「フジっち」の思い出(2021/04/29)

事務担当の梁川です。

個人的な話になってしまいますが、中学生時代のある昼休みの風景が、ふと思い出されることがあります。
みんなが外遊びに夢中になっている、誰も居なくなった教室で、ひとり机に向かっていたF君の姿です。
大人しく、ひょろっとして、目立つタイプではなかったですが、黒縁メガネをかけていて、笑顔の素敵な印象の彼は、「フジっち」の愛称で皆に親しまれていました。
ぽつんと一人で座っているフジっちの背中を見つけ、近づいていくと、机に「世界地図帳」を広げて、ただじっと眺めています。
「何しているの?」と訊ねてみると、フジっちは、
「こうやっていると、世界を旅しているような気分になれるんだよね」と目を輝かせて微笑みました。
「ふうん・・・そうなんだ」とこたえながら、そのときの私には、正直ちっともその面白さがピンとこなかったことと、「彼には一体何が見えているのだろう」という不思議さ、また、そのことを楽しく思える「羨ましさ」のようなものを、同時に感じたことを覚えています。
大人になって振り返ると、あのときにもっと彼に突っ込んで質問をしたり、色々な話をしていれば、もっと社会科で苦しまなくて済んだかもしれない、とさえ思います。私にとっては当時、面白さが分からず、苦痛でしかなかった科目だったからです。

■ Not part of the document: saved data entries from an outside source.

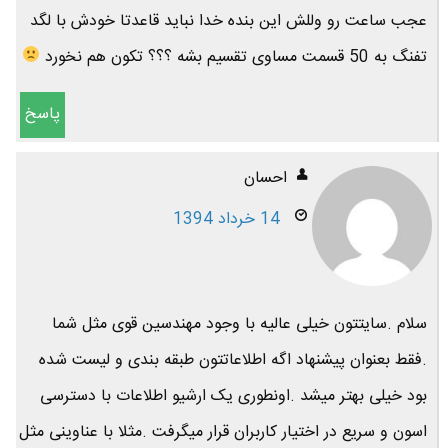
عجب ساعت رو وللش این بنده خدا نباید قاعدتا خودش با لگد
تفنگ به 50 قسمت مساوی تقسیم بشه ؟؟؟ تکون هم نخورد
پاسخ
احسان
14 خرداد 1394
سلام .سایتتون خیلی عالیه با وجود مهندسین قوی مثل شما
.فقط بعنوان پیشنهاد اگه اطلاعاتتون طبقه بندی و لیست شده
بود خیلی بهتر میشد .اونطوری یک ارشیو اطلاعات با دسترسی
اسون و سریع در اختیار کاربران قرار میگرفت .مثلا با عناوینی مثل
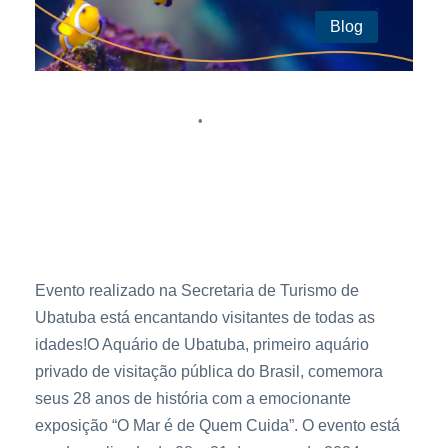
Blog
14 de março de 2024
Aquário de Ubatuba
•
EXPOSIÇÃO “O MAR É DE QUEM CUIDA”
CELEBRA OS 28 ANOS DO AQUÁRIO DE
UBATUBA
Evento realizado na Secretaria de Turismo de
Ubatuba está encantando visitantes de todas as
idades!O Aquário de Ubatuba, primeiro aquário
privado de visitação pública do Brasil, comemora
seus 28 anos de história com a emocionante
exposição “O Mar é de Quem Cuida”. O evento está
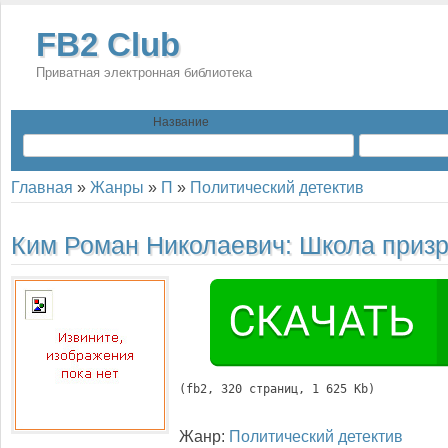
FB2 Club
Приватная электронная библиотека
Название
Главная
»
Жанры
»
П
»
Политический детектив
Ким Роман Николаевич:
Школа призр
(
fb2
, 
320
 страниц, 1 625 Kb)
Жанр:
Политический детектив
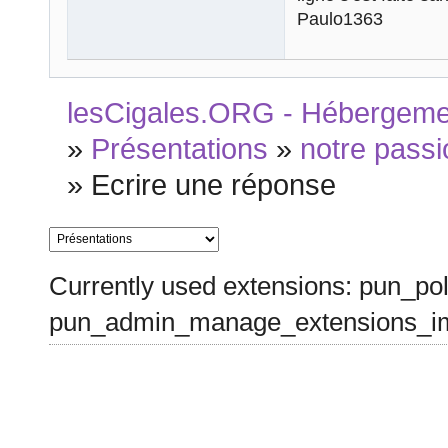
Paulo1363
lesCigales.ORG - Hébergement
»
Présentations
»
notre passi
»
Ecrire une réponse
Currently used extensions: pun_pol
pun_admin_manage_extensions_im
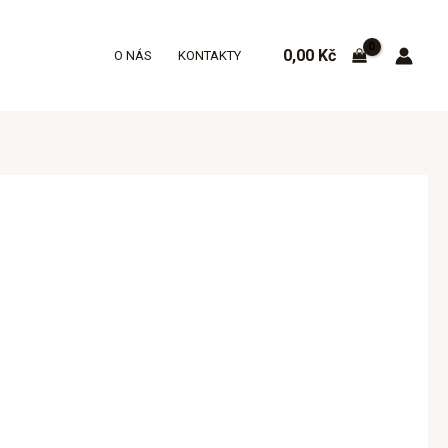
0,00
Kč
O NÁS
KONTAKTY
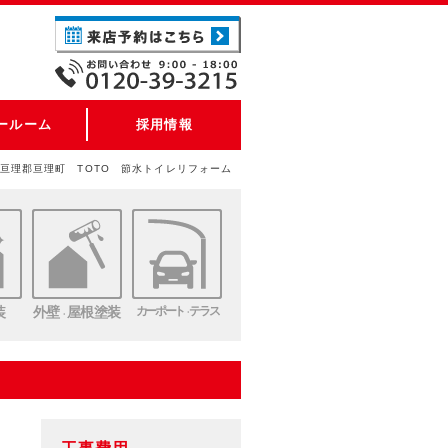
ールーム
採用情報
亘理郡亘理町 TOTO 節水トイレリフォーム
装
外壁
屋根塗装
カーポート
テラス
・
・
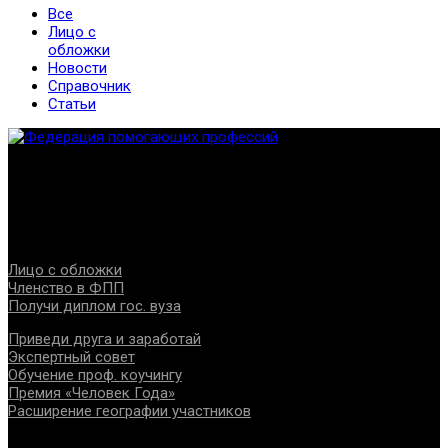
Все
Лицо с
обложки
Новости
Справочник
Статьи
Федерация создана с целью содействия развитию
специалистов помогающих направлений, защите прав и
интересов, консолидации отрасли.
Проекты
Лицо с обложки
Членство в ФПП
Получи диплом гос. вуза
Приведи друга и заработай
Экспертный совет
Обучение проф. коучингу
Премия «Человек Года»
Расширение географии участников
Документы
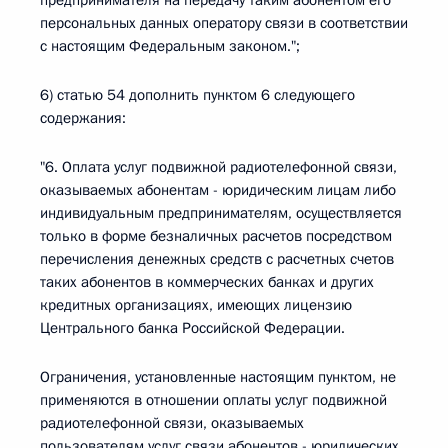
предпринимателя на передачу таким абонентом его
персональных данных оператору связи в соответствии
с настоящим Федеральным законом.";
6) статью 54 дополнить пунктом 6 следующего
содержания:
"6. Оплата услуг подвижной радиотелефонной связи,
оказываемых абонентам - юридическим лицам либо
индивидуальным предпринимателям, осуществляется
только в форме безналичных расчетов посредством
перечисления денежных средств с расчетных счетов
таких абонентов в коммерческих банках и других
кредитных организациях, имеющих лицензию
Центрального банка Российской Федерации.
Ограничения, установленные настоящим пунктом, не
применяются в отношении оплаты услуг подвижной
радиотелефонной связи, оказываемых
пользователям услуг связи абонентов - юридических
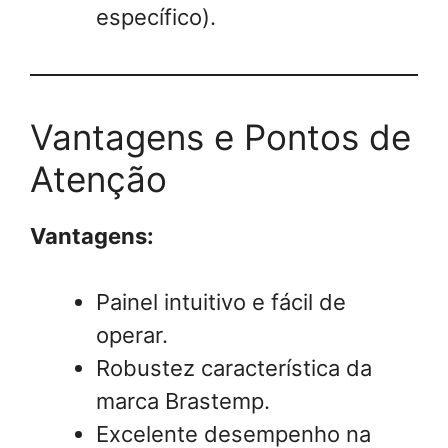
específico).
Vantagens e Pontos de
Atenção
Vantagens:
Painel intuitivo e fácil de
operar.
Robustez característica da
marca Brastemp.
Excelente desempenho na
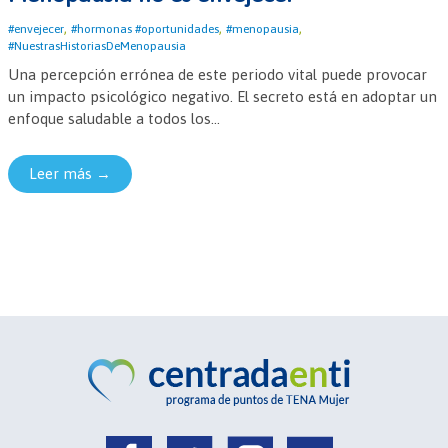
,
,
,
#envejecer
#hormonas #oportunidades
#menopausia
#NuestrasHistoriasDeMenopausia
Una percepción errónea de este periodo vital puede provocar
un impacto psicológico negativo. El secreto está en adoptar un
enfoque saludable a todos los...
Leer más →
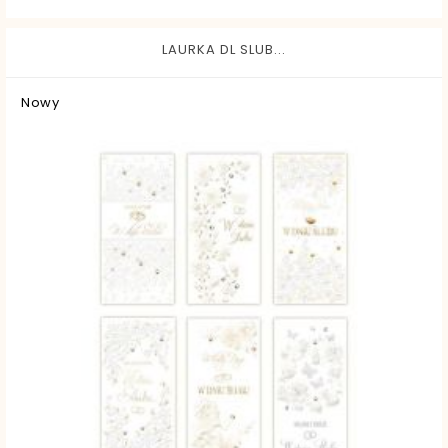
LAURKA DL SLUB...
Nowy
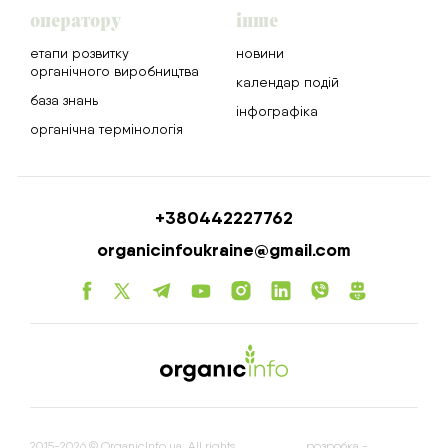
оператору
інше
етапи розвитку
новини
органічного виробництва
календар подій
база знань
інфографіка
органічна термінологія
+380442227762
organicinfoukraine@gmail.com
2015-2026 © OrganicInfo.ua. All rights
розробка -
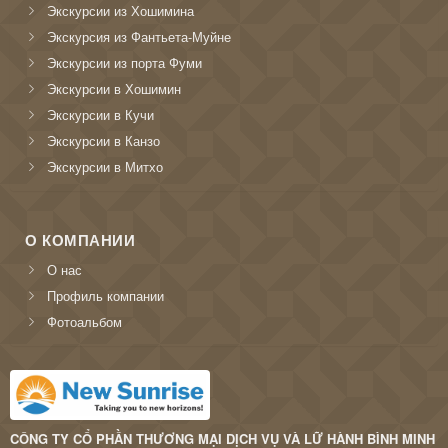
Экскурсии из Хошимина
Экскурсия из Фантьета-Муйне
Экскурсии из порта Фуми
Экскурсии в Хошимин
Экскурсии в Кучи
Экскурсии в Канзо
Экскурсии в Митхо
О КОМПАНИИ
О нас
Профиль компании
Фотоальбом
CÔNG TY CỔ PHẦN THƯƠNG MẠI DỊCH VỤ VÀ LỮ HÀNH BÌNH MINH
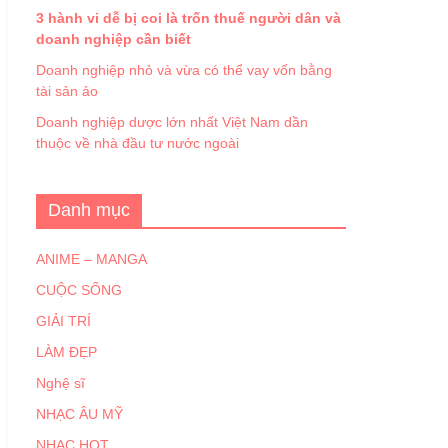
3 hành vi dễ bị coi là trốn thuế người dân và
doanh nghiệp cần biết
Doanh nghiệp nhỏ và vừa có thể vay vốn bằng
tài sản ảo
Doanh nghiệp dược lớn nhất Việt Nam dần
thuộc về nhà đầu tư nước ngoài
Danh mục
ANIME – MANGA
CUỘC SỐNG
GIẢI TRÍ
LÀM ĐẸP
Nghệ sĩ
NHẠC ÂU MỸ
NHẠC HOT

ですから、もし苦手な科目をどうにか好きになりたい、克服したい、と思っている人がいたなら、その科目を得意な人、好きな人に、「いつから好きなの?」「どこが面白いの?」「いつもどうやって勉強しているの?」「どんな本が好きなの?」など、とことんインタビューしてみるのも、有効な手立てなのではないかと思います。
皆さんは、いかが思われるでしょうか。苦手科目克服の経験談など、色々な人から聞いてみたいです。
フジっち、どうしているのかなぁ・・・。